Long-duration epilepsy affects cell morphology and glutamatergic synapses in type IIB focal cortical dysplasia

To investigate hypothesized effects of severe epilepsy on malformed cortex, we analyzed surgical samples from eight patients with type IIB focal cortical dysplasia (FCD) in comparison with samples from nine non-dysplastic controls.
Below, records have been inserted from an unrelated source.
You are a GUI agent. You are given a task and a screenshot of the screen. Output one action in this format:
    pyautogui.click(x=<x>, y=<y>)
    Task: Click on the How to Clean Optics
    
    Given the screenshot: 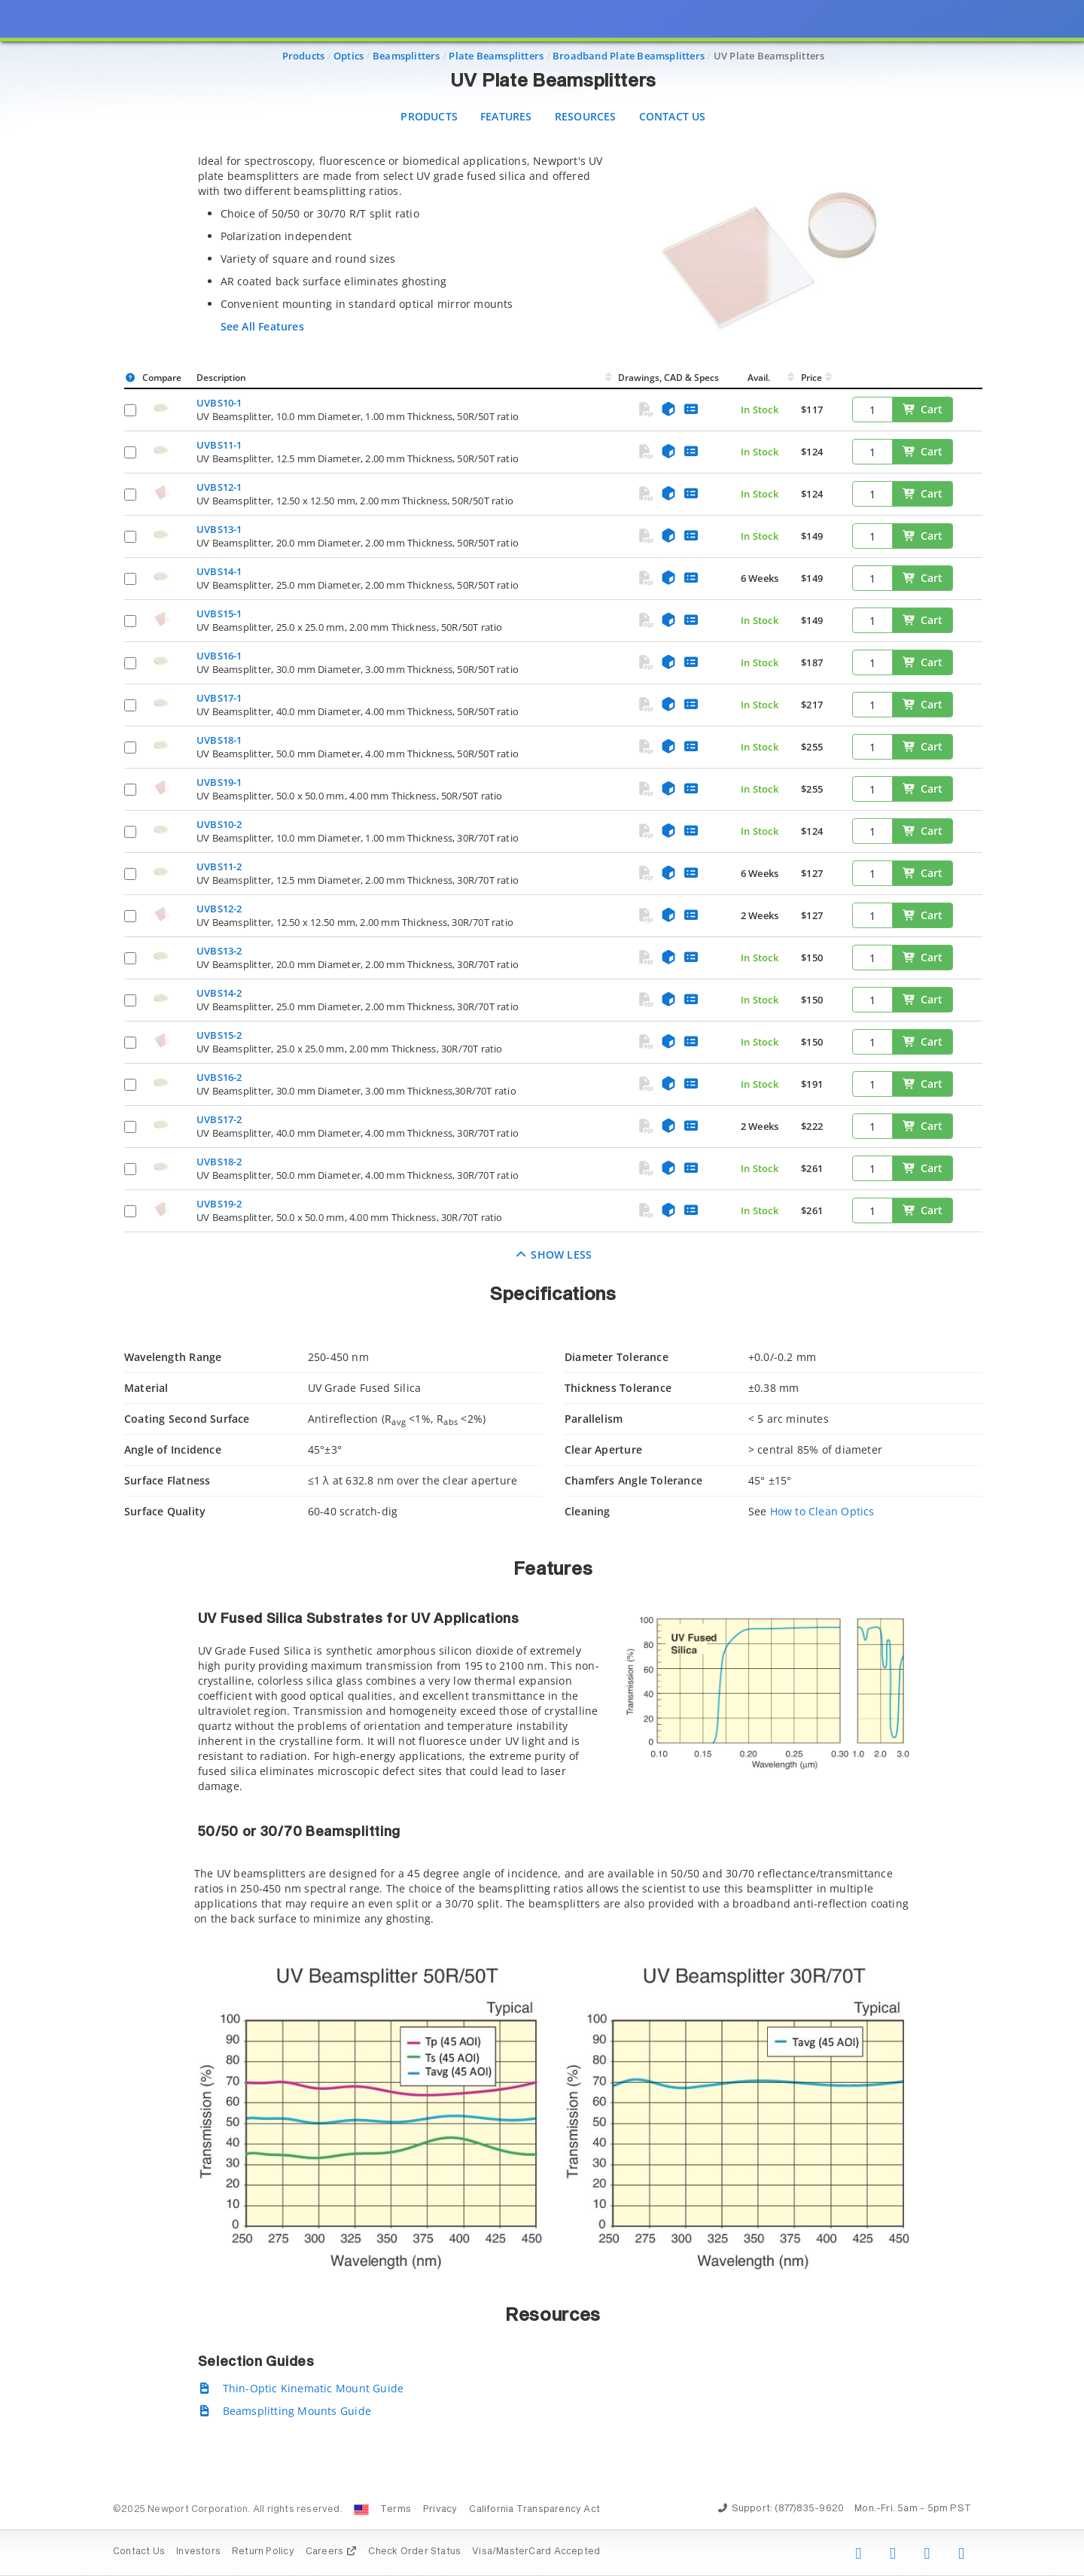 What is the action you would take?
    pyautogui.click(x=822, y=1511)
    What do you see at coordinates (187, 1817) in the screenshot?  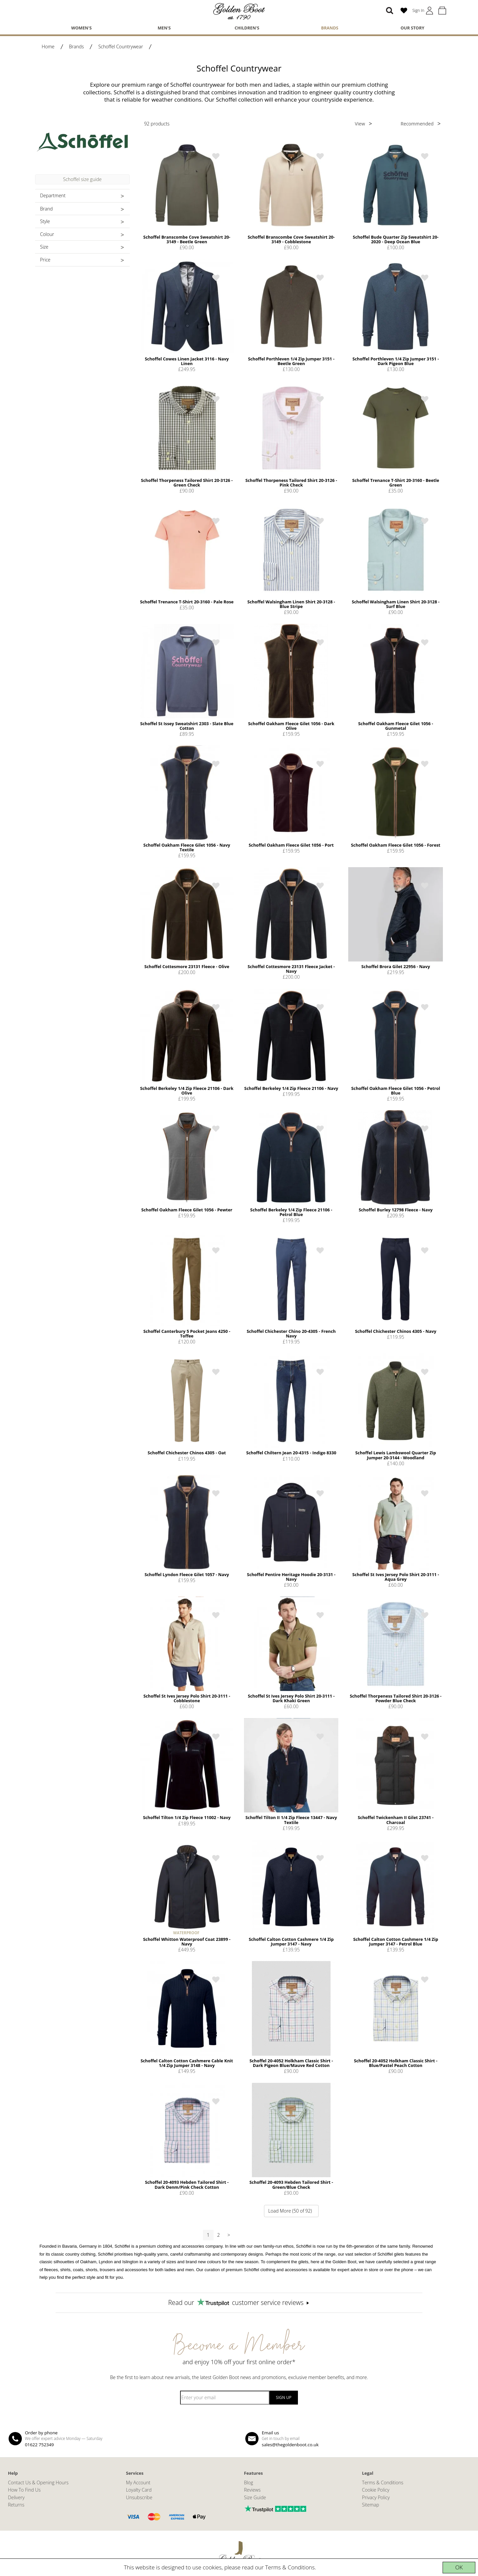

We investigated, using stereological quantification methods, where appropriate, dysplastic neurons, neuronal density, balloon cells, glia, glutamatergic synaptic input, and the expression of N-methyl-D-aspartate (NMDA) receptor subunits and associated membrane-associated guanylate kinase (MAGUK). In all FCD patients, the dysplastic areas giving rise to epileptic discharges were characterized by larger dysmorphic neurons, reduced neuronal density, and increased glutamatergic inputs, compared to adjacent areas with normal cytology. The duration of epilepsy was found to correlate directly (a) with dysmorphic neuron size, (b) reduced neuronal cell density, and (c) extent of reactive gliosis in epileptogenic/dysplastic areas. Consistent with increased glutamatergic input, western blot revealed that NMDA regulatory subunits and related MAGUK proteins were up-regulated in epileptogenic/dysplastic areas of all FCD patients examined. Taken together, these results support the hypothesis that epilepsy itself alters morphology-and probably also function-in the malformed epileptic brain. They also suggest that glutamate/NMDA/MAGUK dysregulation might be the intracellular trigger that modifies brain morphology and induces cell death.